/ExomeSeqGenotypingPipeline

Genotyping and variant annotation pipelines for exome sequencing data

Primary LanguagePython

ExomeSeq Genotyping Pipeline

Pipeline

The pipeline consists of SAMtools, Picard-tools, GATK, and VCFTools

Setup

Pipeline

  1. Install Python if you don't have it from before, and a cool python package - Ruffus (http://www.ruffus.org.uk/). You might also need following packages: optparse, logging, shutil

  2. Clone the pipeline repository: git clone https://github.com/seru71/ExomeSeqGenotypingPipeline.git <PIPELINE_HOME>

The pipeline is ready now, but you will need all of its components to perform the analysis.

Pipeline components

Install following tools:

  1. SAMtools (https://github.com/samtools/samtools)
  2. Picard-tools (http://broadinstitute.github.io/picard)
  3. GATK (https://www.broadinstitute.org/gatk/download)
  4. VCFtools (https://vcftools.github.io)

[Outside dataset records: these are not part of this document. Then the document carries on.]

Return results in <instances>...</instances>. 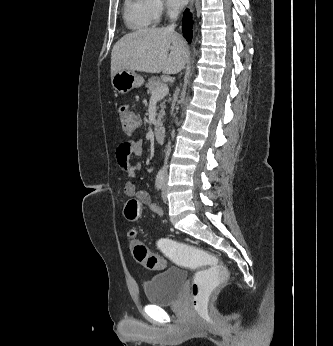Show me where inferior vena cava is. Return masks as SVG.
Returning a JSON list of instances; mask_svg holds the SVG:
<instances>
[{
	"label": "inferior vena cava",
	"mask_w": 333,
	"mask_h": 346,
	"mask_svg": "<svg viewBox=\"0 0 333 346\" xmlns=\"http://www.w3.org/2000/svg\"><path fill=\"white\" fill-rule=\"evenodd\" d=\"M178 10L176 8L172 9L171 11H169V16H170V19L172 20V24L168 26V29L174 31V28H175V23L174 21L177 19L178 17ZM169 152H170V142L168 143V147H167V151H166V156H165V167H166V164H167V159H168V156H169Z\"/></svg>",
	"instance_id": "1"
}]
</instances>
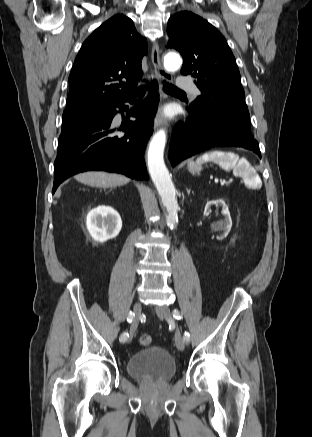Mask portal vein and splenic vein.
<instances>
[{
    "label": "portal vein and splenic vein",
    "instance_id": "portal-vein-and-splenic-vein-1",
    "mask_svg": "<svg viewBox=\"0 0 312 437\" xmlns=\"http://www.w3.org/2000/svg\"><path fill=\"white\" fill-rule=\"evenodd\" d=\"M220 183L223 185V184L226 183V181L225 180H221Z\"/></svg>",
    "mask_w": 312,
    "mask_h": 437
}]
</instances>
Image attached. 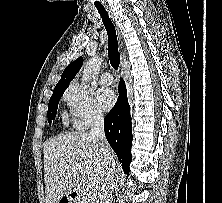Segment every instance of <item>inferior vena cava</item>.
Here are the masks:
<instances>
[{"instance_id":"1","label":"inferior vena cava","mask_w":222,"mask_h":203,"mask_svg":"<svg viewBox=\"0 0 222 203\" xmlns=\"http://www.w3.org/2000/svg\"><path fill=\"white\" fill-rule=\"evenodd\" d=\"M89 137L99 142L100 151L105 162V169L94 186L92 203H108V191L111 189L114 180L115 162L110 155L109 145L104 133V117L101 112L93 114Z\"/></svg>"}]
</instances>
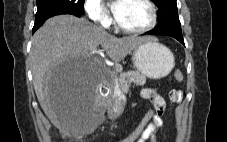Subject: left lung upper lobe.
Returning a JSON list of instances; mask_svg holds the SVG:
<instances>
[{
  "label": "left lung upper lobe",
  "mask_w": 227,
  "mask_h": 142,
  "mask_svg": "<svg viewBox=\"0 0 227 142\" xmlns=\"http://www.w3.org/2000/svg\"><path fill=\"white\" fill-rule=\"evenodd\" d=\"M157 4V29H172L181 31L176 0H153Z\"/></svg>",
  "instance_id": "5c2ea615"
}]
</instances>
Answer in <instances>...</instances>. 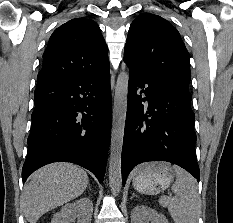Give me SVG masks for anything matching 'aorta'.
Masks as SVG:
<instances>
[{
	"mask_svg": "<svg viewBox=\"0 0 233 223\" xmlns=\"http://www.w3.org/2000/svg\"><path fill=\"white\" fill-rule=\"evenodd\" d=\"M129 76L127 72L117 78L111 131L109 159V185L113 195H118L122 187L121 155L127 112Z\"/></svg>",
	"mask_w": 233,
	"mask_h": 223,
	"instance_id": "aorta-1",
	"label": "aorta"
}]
</instances>
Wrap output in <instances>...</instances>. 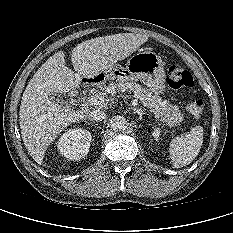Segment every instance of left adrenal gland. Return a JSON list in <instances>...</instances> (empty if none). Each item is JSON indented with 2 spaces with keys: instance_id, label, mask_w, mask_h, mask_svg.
<instances>
[{
  "instance_id": "1",
  "label": "left adrenal gland",
  "mask_w": 233,
  "mask_h": 233,
  "mask_svg": "<svg viewBox=\"0 0 233 233\" xmlns=\"http://www.w3.org/2000/svg\"><path fill=\"white\" fill-rule=\"evenodd\" d=\"M131 109L134 111V113H137L139 115V119L142 120V116L145 114L144 110L141 108L137 109L135 107H132Z\"/></svg>"
}]
</instances>
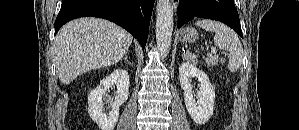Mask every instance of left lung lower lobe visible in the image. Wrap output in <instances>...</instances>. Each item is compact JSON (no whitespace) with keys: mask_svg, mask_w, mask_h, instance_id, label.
Returning <instances> with one entry per match:
<instances>
[{"mask_svg":"<svg viewBox=\"0 0 299 130\" xmlns=\"http://www.w3.org/2000/svg\"><path fill=\"white\" fill-rule=\"evenodd\" d=\"M194 17L223 22L243 38L233 0H179L177 27L180 28Z\"/></svg>","mask_w":299,"mask_h":130,"instance_id":"1","label":"left lung lower lobe"}]
</instances>
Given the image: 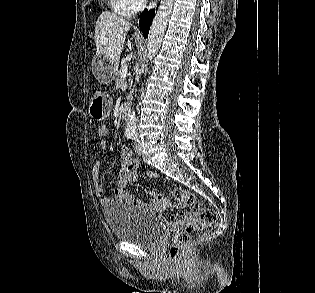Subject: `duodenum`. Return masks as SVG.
<instances>
[{
	"mask_svg": "<svg viewBox=\"0 0 315 293\" xmlns=\"http://www.w3.org/2000/svg\"><path fill=\"white\" fill-rule=\"evenodd\" d=\"M130 109H131V103L126 100L121 107V115L124 119H127L130 114Z\"/></svg>",
	"mask_w": 315,
	"mask_h": 293,
	"instance_id": "obj_1",
	"label": "duodenum"
}]
</instances>
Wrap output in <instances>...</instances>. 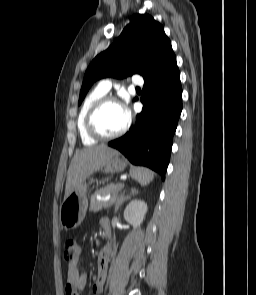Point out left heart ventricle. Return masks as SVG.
<instances>
[{
    "label": "left heart ventricle",
    "instance_id": "obj_1",
    "mask_svg": "<svg viewBox=\"0 0 256 295\" xmlns=\"http://www.w3.org/2000/svg\"><path fill=\"white\" fill-rule=\"evenodd\" d=\"M126 123V114L122 107L115 103L103 106L95 117L98 130L104 134H113L119 131Z\"/></svg>",
    "mask_w": 256,
    "mask_h": 295
}]
</instances>
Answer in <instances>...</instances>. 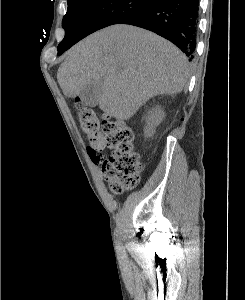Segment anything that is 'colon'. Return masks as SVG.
<instances>
[{"mask_svg": "<svg viewBox=\"0 0 245 300\" xmlns=\"http://www.w3.org/2000/svg\"><path fill=\"white\" fill-rule=\"evenodd\" d=\"M75 106L81 129L88 135V154L102 169L111 190L119 194L136 187L140 182L141 162L134 150L132 130L108 116L100 120L80 99L75 100ZM107 148L111 153L104 156L102 152Z\"/></svg>", "mask_w": 245, "mask_h": 300, "instance_id": "5ec220e1", "label": "colon"}]
</instances>
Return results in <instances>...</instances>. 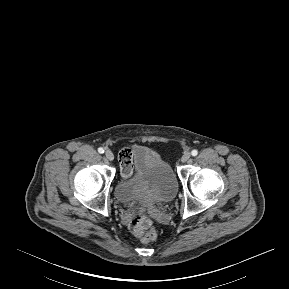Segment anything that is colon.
I'll use <instances>...</instances> for the list:
<instances>
[{
	"instance_id": "5ec220e1",
	"label": "colon",
	"mask_w": 289,
	"mask_h": 289,
	"mask_svg": "<svg viewBox=\"0 0 289 289\" xmlns=\"http://www.w3.org/2000/svg\"><path fill=\"white\" fill-rule=\"evenodd\" d=\"M139 220L147 225V228L144 230L143 234L140 237V240L142 243H150L156 240L157 233L156 231L151 227V219L150 217L145 213L138 214Z\"/></svg>"
}]
</instances>
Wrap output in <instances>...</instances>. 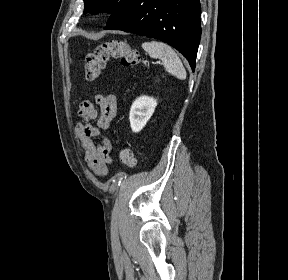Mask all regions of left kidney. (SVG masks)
Segmentation results:
<instances>
[{
  "label": "left kidney",
  "mask_w": 288,
  "mask_h": 280,
  "mask_svg": "<svg viewBox=\"0 0 288 280\" xmlns=\"http://www.w3.org/2000/svg\"><path fill=\"white\" fill-rule=\"evenodd\" d=\"M156 106V99L148 96H140L133 102L129 114L130 126L133 132H139L145 127Z\"/></svg>",
  "instance_id": "1"
}]
</instances>
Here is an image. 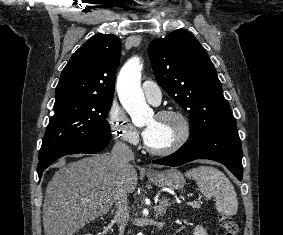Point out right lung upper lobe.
Here are the masks:
<instances>
[{
  "instance_id": "right-lung-upper-lobe-1",
  "label": "right lung upper lobe",
  "mask_w": 283,
  "mask_h": 235,
  "mask_svg": "<svg viewBox=\"0 0 283 235\" xmlns=\"http://www.w3.org/2000/svg\"><path fill=\"white\" fill-rule=\"evenodd\" d=\"M121 41L113 34L88 39L70 58L55 90V103L73 97L113 98Z\"/></svg>"
}]
</instances>
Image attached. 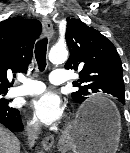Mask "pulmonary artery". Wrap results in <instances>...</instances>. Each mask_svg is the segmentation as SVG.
<instances>
[{
  "mask_svg": "<svg viewBox=\"0 0 130 153\" xmlns=\"http://www.w3.org/2000/svg\"><path fill=\"white\" fill-rule=\"evenodd\" d=\"M49 80L54 85H60L68 80L67 73L63 70H55L49 75ZM23 85L14 87L9 90L8 96H26V95H37L45 90V84L37 81L22 78Z\"/></svg>",
  "mask_w": 130,
  "mask_h": 153,
  "instance_id": "1",
  "label": "pulmonary artery"
}]
</instances>
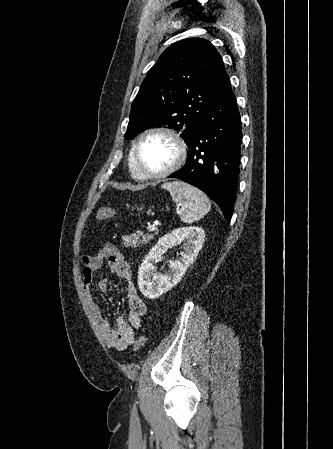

Optional tool for some QC tasks: 5. QualiMap (http://qualimap.bioinfo.cipf.es)

Reference data

  1. Download resource bundle from GATK (1000Genomes version preferably): https://www.broadinstitute.org/gatk/download

  2. Unpack it in a directory of your choice (e.g. reference), and prepare the reference genome for use with GATK as recommended: http://gatkforums.broadinstitute.org/discussion/1601/how-can-i-prepare-a-fasta-file-to-use-as-reference

  3. Download/create BED files representing target regions of you exome capture assay. The pipeline supports two interval files: capture - used for QC metrics (QualiMap, depth of coverage reports, etc.) exome - usually superset of capture; used to limit data processing to these regions. No variants outside of these intervals will be reported. They can be the exact same file, but sometimes one wants to add flanking sequence to the capture (e.g. +/-10bp) when filtering variants. Both files should be prepared in advance.

Usage

  • Running the script

    You can run the script using python ~/tools/ExomeSeqGenotypingPipeline/pipeline_multisample.py. A list of possible options will be presented. The only required option is --pipeline_settings, which accepts a config file with paths to input bam files, resources (e.g. reference genome, database, capture regions), and right versions of software. See an exemplary file for all required options in ~/tools/ExomeSeqGenotypingPipeline/pipeline_settings.cfg

    If you want to follow progress of the script, use the verbose option (-vvvvv). In order to use multithreading, use the -j option (-j 12).

  • Outputs

    The script will create one or more directories in the current folder, named after the bam file prefix (xxx.bam will create directory xxx).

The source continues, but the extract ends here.